Éditorial du numéro 38. Le terrain ne ment pas ; pas toujours. Un dossier consacré au nucléaire civil et militaire.
Y aurait-il d’un côté les géopolitologues de terrain et de l’autre ceux des bibliothèques ? Ceux qui sont au plus près des événements, des acteurs, des lieux face à ceux qui compulsent les livres, les statistiques, les données ? Si on forçait le trait, on pourrait dire une géopolitique de l’aventure et une autre de salon. L’opposition est factice. L’homme qui veut comprendre un pays ou une zone a besoin de l’arpenter, en voiture ou à pied, besoin aussi de rencontrer les populations, les humbles et les élites, d’échanger et de confronter les points de vue. Mais il ne peut s’affranchir de la lecture, de l’analyse froide des chiffres et des lettres, du recul permis par le silence de la bibliothèque. Louis XVI n’a jamais vu l’océan Indien ; cela ne l’a pas empêché de planifier avec Lapérouse l’expédition de découverte de cette partie du monde. Dans ses Lettres sur l’Algérie, Tocqueville, qui a beaucoup voyagé, constate que les militaires et même les colons, installés sur place parfois depuis longtemps, ne comprennent pas toujours le pays où ils sont, réalisant ainsi des erreurs funestes. Le terrain oui, mais pas le nez dans le sable, ou cloisonné entre expatriés ou autochtones pensant comme les expatriés. Combien de services, pourtant implantés depuis 20 ans en Afghanistan, n’ont pas vu la prise imminente de Kaboul par les talibans ? Combien d’Européens dans les colonies, n’ont pas compris le mouvement de décolonisation ? La bibliothèque permet la hauteur, la distance, la froideur toutes nécessaires à l’analyse.

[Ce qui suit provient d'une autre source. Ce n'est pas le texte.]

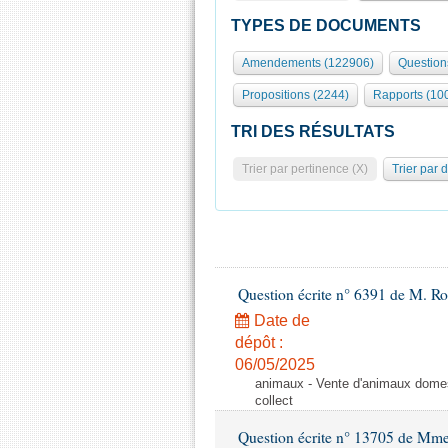
TYPES DE DOCUMENTS
Amendements (122906)
Question
Propositions (2244)
Rapports (10
TRI DES RÉSULTATS
Trier par pertinence (X)
Trier par 
Question écrite n° 6391 de M. R
Date de
dépôt :
06/05/2025
animaux - Vente d'animaux domest
collect
Question écrite n° 13705 de Mme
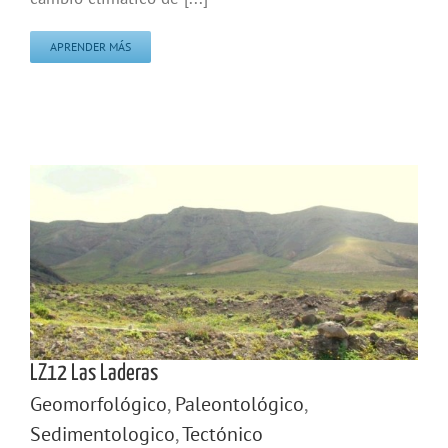
APRENDER MÁS
LZ12 Las Laderas
Geomorfológico
,
Paleontológico
,
Sedimentologico
,
Tectónico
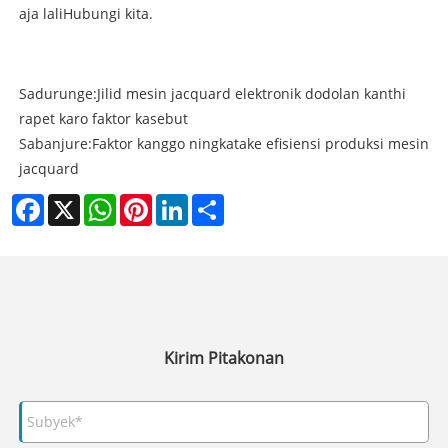
aja lali
Hubungi kita.
Sadurunge:
Jilid mesin jacquard elektronik dodolan kanthi
rapet karo faktor kasebut
Sabanjure:
Faktor kanggo ningkatake efisiensi produksi mesin
jacquard
Facebook
X
WhatsApp
Pinterest
LinkedIn
Share
Kirim Pitakonan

De l’importance du voyage. Être au plus près du terrain, c’est parfois s’immerger dans un livre. Lire Joseph Kessel pour comprendre Les Cavaliers afghans, les trafiquants d’esclaves en Somalie et en Éthiopie, la révolte des Mau-Mau au Kenya. Lire Ryszard Kapuscinski, qui a parcouru l’Afrique, pour en comprendre Ébène et Le Christ à la carabine. Thucydide et Xénophon, Vidal de la Blache et sa connaissance fine des terroirs français, les voyages de Bougainville, qui nous transportent dans le temps et l’espace. Le livre conduit au terrain, fait voyager, rêver et imaginer, aide à comprendre les cultures et les mentalités. Le voyage passe aussi par les musées. À Vienne, le musée d’Histoire de l’art fait sentir la réalité de l’Empire d’Autriche, avec ses trésors des Flandres et d’Italie. Le pavillon de la Sécession rappelle le bouillonnement intellectuel d’une capitale qui a irrigué le début du XXe siècle. Le musée, le bâtiment historique, le site naturel remarquable n’ont pas pour fonction d’être vus ou photographiés, mais d’être compris pour ce qu’ils sont, dans leur espace et dans leur temporalité. Visiter les musées de son pays, c’est s’approprier son histoire ; visiter les musées des autres pays, c’est comprendre les autres histoires. Là aussi se trouve le terrain, dans les vitrines regroupant armes et casques, épées et couteaux, dans les statuaires et les objets du quotidien dont regorgent, par exemple, les salles du Louvre et de l’Ermitage. Ainsi, grâce aux voyages intérieurs permis par les bibliothèques et les musées, on peut parfois mieux comprendre un pays que ceux qui y vivent, sur le terrain.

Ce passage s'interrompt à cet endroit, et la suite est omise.